Not all that I expected,

but more.

Dear Readers, a wedding beckons in Mother India.  Friends of ours who have made us their own have invited us and so we go.  It will be a very different Christmas the year and I may have tales to tell.  My pen will be close at hand, but my computer at home, and so I bid you now a blessed season, and look forward to our interaction in the Newest Year.

Talking up a Storm

We have some dear friends who have a delightful, precocious and beautiful four year old. She has mastered a number of significant skills, not the least of which is fluidity in English and Marathi. She comes by it honestly. Her parents, from India, are exceptionally bright and can converse in a host of languages. They have decided that Marathi is a good meeting language for A and their family and friends from India.

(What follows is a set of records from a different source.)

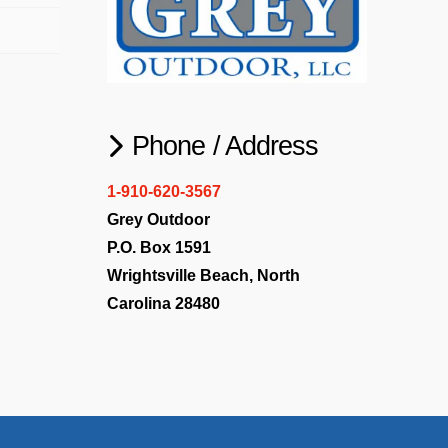
Phone / Address
1-910-620-3567
Grey Outdoor
P.O. Box 1591
Wrightsville Beach, North
Carolina 28480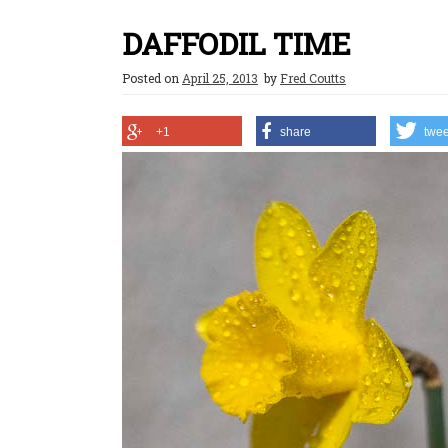
DAFFODIL TIME
Posted on
April 25, 2013
by
Fred Coutts
+1
share
twee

When A talks her beautiful brown eyes bewitch anyone paying attention. Her mom and dad tell us that when she switches into Marathi, she is able to add to her sparkling eyes that graceful, and fetching dance of the head; a kind of swaying back and forth that waltzes with the cadence of the language. Her grandparents – who live in India and visit from time to time – demonstrate the same in their deliciously accented English. But A’s parents never betray this linguistic Bollywood dance in their English, except for the odd occasion in which we see them flipping back and forth from Marathi to English in the company of confreres from their homeland.

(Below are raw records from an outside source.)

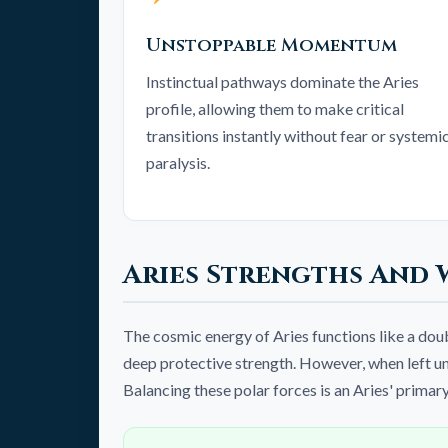
Unstoppable Momentum
Instinctual pathways dominate the Aries
profile, allowing them to make critical
transitions instantly without fear or systemi
paralysis.
Aries Strengths And 
The cosmic energy of Aries functions like a do
deep protective strength. However, when left unc
Balancing these polar forces is an Aries' primar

A is like her parents. Her English is dance-less. English doesn’t seem to demand the same rhythmic sway that accompanies Marathi, or Hindi, or other languages of the Indian subcontinent. Yet, I suspect English has a host of embodied oddities – some local in character – of which I am unaware because of my proximity to it. Place seems to put its stamp on speech. I remember, for instance, the first time I was in Switzerland and heard the Swiss speaking German. I thought them to be Norwegians speaking German. Both speak in a lilt that echoes the summits and dales of their country side. Could it be that language is shaped by the geography in which it finds itself?

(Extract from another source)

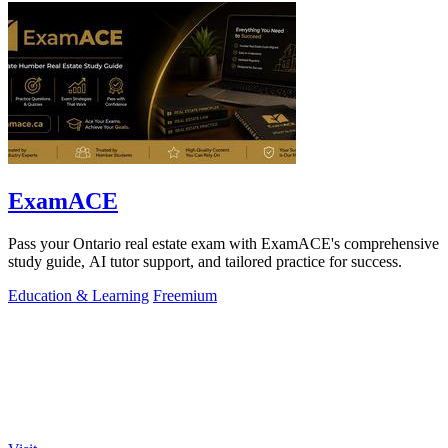
ExamACE
Pass your Ontario real estate exam with ExamACE's comprehensive
study guide, AI tutor support, and tailored practice for success.
Education & Learning
Freemium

I’m not certain that language always mirrors the contours of its locale. But it does seem that language regularly reminds us that it is thoroughly physical. Here it slowly scans big sky and broad horizon; there it climbs hills and races into valleys. In other locales it crashes against shores’ rocks, while it clips along in short, serious sentences ordered by big city efficiency. I am told that Woodland Cree ripples like the brooks it describes and sings like the birds its names.

It is a delight to see A growing comfortably into two languages. I am quite certain more will come along in due course. And with each language we will see little more of the world in a little one who is talking up a storm as she choreographs consonants and vowels intuitively. What a delight to know that the divine Word sweeps across the world with a range of words reflecting the world’s diversity!